Este año la pesca ribereña de la región ha registrado altibajos normales propios de cada temporada, sin embargo, el fenómeno El Niño que de acuerdo a especialistas se desarrollará este año, tendrán un impacto negativo muy importante, informó Antonio Güereña Garibaldo, representante de cooperativas pesqueras en la región.
En lo que va del año las condiciones en el mar han variado bastante y eso ha repercutido en los resultados de la captura, por ejemplo, en el primer bimestre del año (enero y febrero) fue bastante abundante, en tanto que en marzo y abril hubo una disminución considerable.
“Nosotros también lo notamos por el tipo de pescado que sacamos y por la abundancia de ciertos organismos. Cuando el agua está fría sacamos más guachinango, en cambio cuando la temperatura del agua del mar aumenta sacamos mojarra, flamenco, que se parece un poco al guachinango. Esto es, hay especies características de agua fría y otras de agua caliente. En términos generales, la captura ha estado dentro de lo normal”.
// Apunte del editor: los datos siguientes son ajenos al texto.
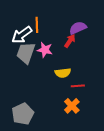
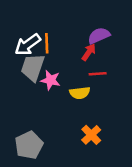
orange line: (37, 25) -> (47, 43), moved
pink star: (45, 50) -> (51, 80), moved
red line: (78, 86) -> (98, 74), moved

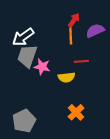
purple semicircle: (99, 36) -> (95, 31), moved
orange line: (47, 43) -> (71, 36), moved
red arrow: (89, 52) -> (74, 20), moved

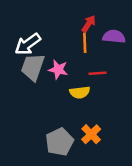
purple semicircle: (95, 31) -> (114, 37), turned 30
pink star: (42, 67) -> (58, 70), moved
gray pentagon: (24, 121) -> (59, 142), moved

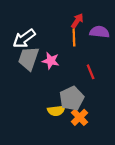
red line: (97, 73) -> (91, 72), moved, turned 72
yellow semicircle: (80, 92) -> (56, 111), moved
gray pentagon: (59, 142) -> (72, 98), moved

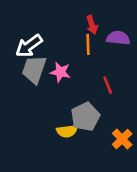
red arrow: (77, 21) -> (92, 25), turned 128
orange cross: (79, 117) -> (122, 139), moved

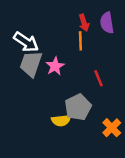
purple semicircle: (118, 38) -> (107, 23), moved, turned -105
white arrow: (29, 46) -> (26, 42), turned -110
pink star: (60, 72) -> (55, 66), turned 30

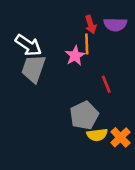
purple semicircle: (107, 23) -> (115, 25), turned -80
pink star: (55, 66) -> (75, 56), moved
yellow semicircle: (61, 120) -> (97, 135), moved

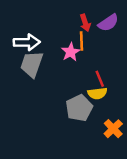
purple semicircle: (115, 25) -> (108, 23), turned -35
white arrow: (28, 45) -> (27, 42), turned -35
yellow semicircle: (97, 135) -> (97, 93), moved

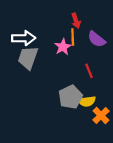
purple semicircle: (108, 23) -> (97, 39), moved, turned 72
yellow semicircle: (97, 93) -> (87, 101), moved

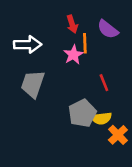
red arrow: (76, 21) -> (72, 24), moved
purple semicircle: (97, 39) -> (108, 29), moved
gray trapezoid: (28, 58) -> (33, 84), moved

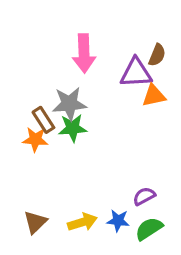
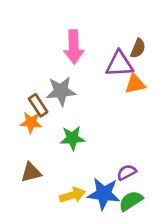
green star: (73, 128) -> (72, 138), moved
blue star: (118, 221) -> (104, 194), size x1.6
brown triangle: (35, 222) -> (31, 172), moved, turned 30

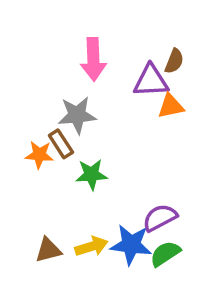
brown rectangle: (38, 105) -> (61, 144), moved
brown triangle: (31, 172) -> (48, 250), moved
purple semicircle: (127, 172) -> (160, 218), size x1.4

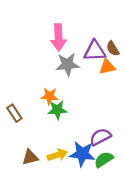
brown semicircle: (174, 61) -> (113, 49), moved, turned 126
gray star: (77, 115) -> (68, 64), moved
brown rectangle: (61, 144) -> (14, 113), moved
orange star: (39, 155) -> (49, 96), moved

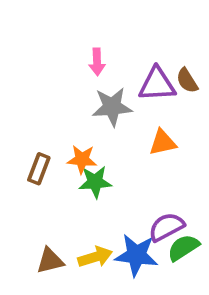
pink arrow: (58, 37) -> (97, 62), size x0.6
orange triangle: (107, 67) -> (163, 142), moved
brown rectangle: (14, 113) -> (39, 169), moved, turned 54
green semicircle: (104, 160) -> (183, 248), moved

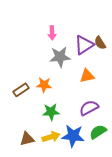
purple triangle: (157, 84) -> (84, 45), turned -30
brown rectangle: (39, 169) -> (21, 90), turned 35
green star: (95, 182) -> (51, 112), moved
purple semicircle: (166, 227) -> (89, 108), moved

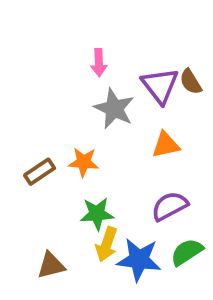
purple triangle: (84, 45) -> (160, 86), turned -35
gray star: (60, 57) -> (114, 109), turned 30
yellow arrow: (51, 137) -> (106, 244), moved, turned 126

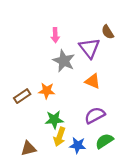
brown semicircle: (191, 82) -> (108, 32), moved
orange triangle: (166, 145) -> (93, 81), turned 35
blue star: (139, 260) -> (78, 145), size x0.7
Sin embargo, las expectativas para los meses venideros, sobre todo durante el segundo semestre del año, no son alentadoras.
“Viene un cambio importante por el fenómeno El Niño, incluso se habla de que podrían ser dos grados centígrados por arriba de otros años (en el agua superficial del mar), y generalmente eso nos afecta bastante”.
Sucede que al aumentar la temperatura del agua marina (materia orgánica de origen vegetal o animal), el oxígeno disponible disminuye, entonces la biomasa tiende a irse a lugares más fríos. Hay especies que no soportan descender a profundidades y entonces mueren.
Especies que son más resistentes a los cambios bruscos de temperatura son las que pueden sobrevivir y este año en particular se espera que sea más crítico en ese sentido.

Al respecto, Toño Güereña dijo tener conocimiento de un proyecto que se conoce técnicamente como Surgencia Artificial o Upwelling Artificial, que consiste en utilizar energía renovable (solar o de olas) para bombear agua fría y cargada de nutrientes (nitrógeno, fósforo, hierro) desde las profundidades del océano (donde es oscura y fría) hacia la superficie (zona fótica o somera), donde la luz solar permite la fotosíntesis.
El objetivo precisamente es impulsar la cadena alimenticia, llevando nutrientes a aguas superficiales deficientes en ellos, se estimula el crecimiento de fitoplancton, que es la base de la dieta para zooplancton, peces y mariscos, aumentando la productividad marina local.
Estos proyectos que surgen en países de primer mundo eventualmente podrían beneficiar a la pesca comercial. “Tenemos que buscar las formas de mejorar nuestro propio ambiente porque van a cambiar mucho las condiciones climáticas”, concluyó.